LUKE O’FARRELL (21), Paudie O’Sullivan (22), Patrick Horgan (23).
That’s the Cork full-forward line for Sunday’s Munster Senior Hurling Championship opener against Tipperary in Thurles; precocious yes, and potentially devastating. The most experienced of the trio is O’Sullivan, who made his debut in the 2007 league, but the senior member, pipping O’Sullivan by six months, is Patrick Horgan, and — arguably — also the most vital member.
He had a superb season last year; the main man with his club as Glen Rovers powered their way to a first Cork county final appearance since 1991, while also excelling in the red jersey, the six-point haul in the All-Ireland semi-final loss to Kilkenny his most outstanding performance.
One caveat, however; a superb striker, good in the air and on the ground, Patrick is at his best in the centre of the action and moreover, is also more comfortable down the middle. “Full-forward is a good position, centre-forward is alright too — the less running the better,” he says. !

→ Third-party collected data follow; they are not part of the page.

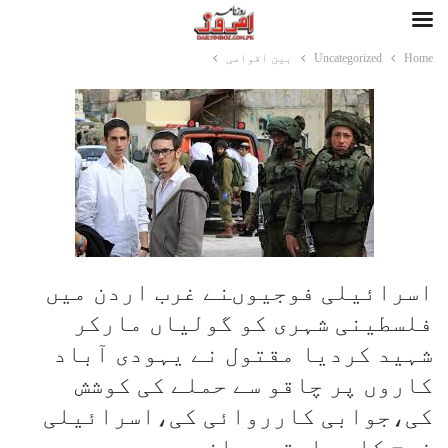
Home
Uncategorized
بین اقوامی
اسرائیلی فوجیوںنے غرب اردن میں
فلسطینی شہری کو گولیاں مارکر
شہید کردیا مقتول نے یہودی آباد
کاروں پر چاقو سے حملے کی کوشش
کی،جوابی کارروائی کی،اسرائیلی
فوج کا روایتی بیان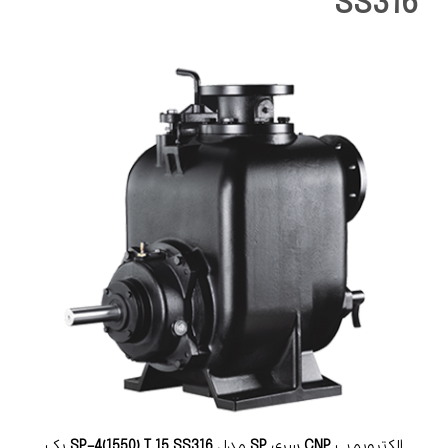
SS316
الکتروپمپ
CNP
سری
SP
مدل
SS316
15
T
SP-4(1550)
یک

Last year, Cork had the giant Aisake Ó hAilpín at full-forward, Patrick in the corner as his foil, and that option is there again for this year with Michael Cussen on standby for Plan B, should the conventional trio not bear fruit.

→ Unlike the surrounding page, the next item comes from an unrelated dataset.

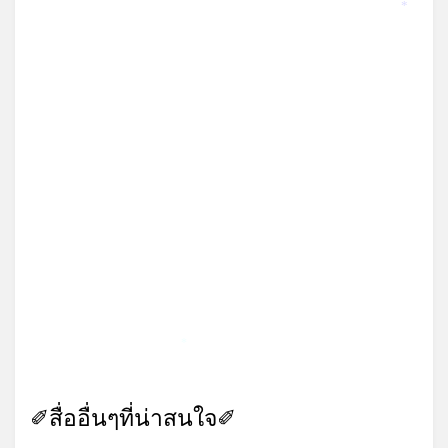
*
*
✐สื่ออื่นๆที่น่าสนใจ✐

Then again, mightn’t work as we expect, if Patrick’s earlier experience of playing alongside the mighty Michael is a guide — “I thought it might be the same style when Cussen was put in full-forward, another big man, but I broke the ball for him! He knows it too, I said it to him!”

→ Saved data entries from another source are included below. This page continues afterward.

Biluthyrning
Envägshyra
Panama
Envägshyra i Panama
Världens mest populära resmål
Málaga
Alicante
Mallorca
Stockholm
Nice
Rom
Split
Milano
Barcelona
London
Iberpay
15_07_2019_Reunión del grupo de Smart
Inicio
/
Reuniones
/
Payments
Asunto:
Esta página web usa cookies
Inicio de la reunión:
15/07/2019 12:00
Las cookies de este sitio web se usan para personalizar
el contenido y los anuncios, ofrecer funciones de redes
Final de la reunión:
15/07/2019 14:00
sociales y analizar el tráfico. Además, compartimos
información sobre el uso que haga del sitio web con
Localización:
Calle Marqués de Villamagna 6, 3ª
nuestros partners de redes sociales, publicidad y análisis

Still, no matter who happens to be playing alongside him, Patrick has a simple preference. “Anyone who can play and talk at the same time. It’s small things, just a word under the dropping ball — ‘I’m in’, or whatever; you can’t see him but now you trust him to let you know. Ball coming to the full-forward position, you shout ‘leave it through’, and you might be one-on-one with the keeper then. Someone you’re comfortable with, cute fellas.” Well, he’s got them this Sunday, two cute East Cork hurlers in O’Farrell and O’Sullivan.
Two players he won’t have with him, however, are Seán Óg Ó hAilpín and Graham Callanan. Ó hAilpín he knows from having admired him for years on the Cork team, then playing alongside him since his own debut in 2009; Callanan is a long-time clubmate with the Glen. Seán Óg we all know about now, dropped from the panel; Graham dropped out of his own accord a few weeks ago. Just the way things are, says Patrick — digest it, move on. “Seán Óg is a legend, but we can’t look back — what can we do about it? He’s badly missed but there are other fellas in that dressing room as well you’d look up to — Ben O’Connor, Donal Óg, Gardiner.” And Graham? “It’s the same thing for everyone; it’s hard to nail down a position on the Cork team, so many players going for the same position, very competitive. If you’re not the one picked you could be sitting on the sideline for a while, and you’re not playing with your club either. Graham has gone back to the club and he’s playing the hurling of his life. He got four points from play against Bride Rovers a few weeks ago, three against Midleton last week. There’s no pressure on him, and in that form I think he’s one of the best in the county.”
Which brings us to Sunday, and the pressure on Tipp as All-Ireland champions, the pressure on Cork to show last year’s result was no fluke, that they are back with the best. O’Farrell/O’Sullivan/Horgan: so much Cork hope rests on these youngsters.